Optical identification, classification and quantification of different oil slicks play important roles in oil slick monitoring and detection. Under the actions of wind, waves and other marine forces, oil slicks on the sea surface mix with seawater to form oil-seawater emulsions. Herein, we focus on the spectral radiative properties of seawater-in-oil emulsions in the visible-infrared region. The complex refractive indices of crude oil are precisely measured using the combined ellipsometry-transmission method, after which the radiative properties of seawater droplets embedded in crude oil and seawater-in-oil emulsions obtained using the traditional and improved Lorenz-Mie theory are compared and analyzed to illustrate the effects of the absorption of host medium. The directional-hemispherical emittance and reflectance for seawater-in-oil emulsions are calculated using the Monte Carlo method. Results show that even though the traditional Mie-calculated radiative properties deviate obviously from the improved Lorenz-Mie theory results, directional-hemispherical reflectance and emittance of seawater-in-oil emulsions show relatively small difference.
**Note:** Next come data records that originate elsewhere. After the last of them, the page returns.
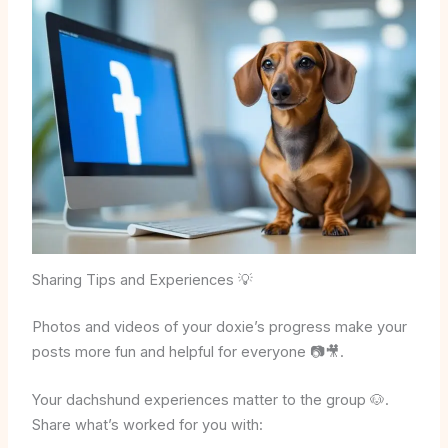
Sharing Tips and Experiences 💡
Photos and videos of your doxie’s progress make your
posts more fun and helpful for everyone 📷🎥.
Your dachshund experiences matter to the group 🐶.
Share what’s worked for you with: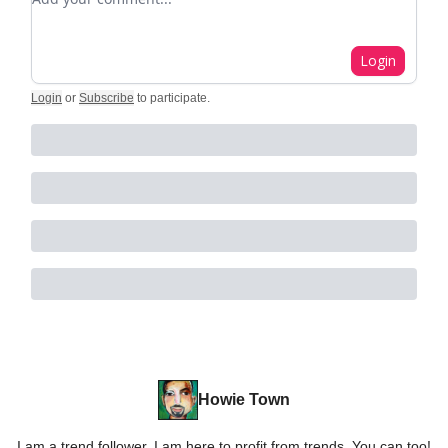
Login
Login
or
Subscribe
to participate
.
Howie Town
I am a trend follower. I am here to profit from trends. You can too!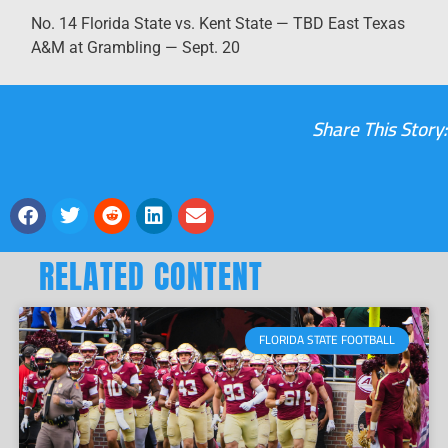
No. 14 Florida State vs. Kent State — TBD East Texas
A&M at Grambling — Sept. 20
Share This Story:
RELATED CONTENT
FLORIDA STATE FOOTBALL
Besides, increasing the droplet volume fraction and film thickness may generally lead to enhanced scattering of seawater droplets, further leading to enhanced light reflection and reduced light emission. With the increase in both droplet size and absorption index of seawater and crude oil, the effects of seawater droplet absorption and oil absorption on overall attenuation of emulsions increase considerably; they may weaken the reflection and strengthen the emission. Obtaining the key radiative parameters of different oil species and oil emulsions will be helpful for promoting the practical application of quantitative optical remote sensing of oil slicks on sea surface. (c) 2021 Elsevier Ltd. All rights reserved.

Automated summary

The optical properties of seawater-in-oil emulsions play a crucial role in monitoring and detecting oil slicks. Increasing the volume fraction and film thickness of seawater droplets can enhance light reflection and reduce light emission.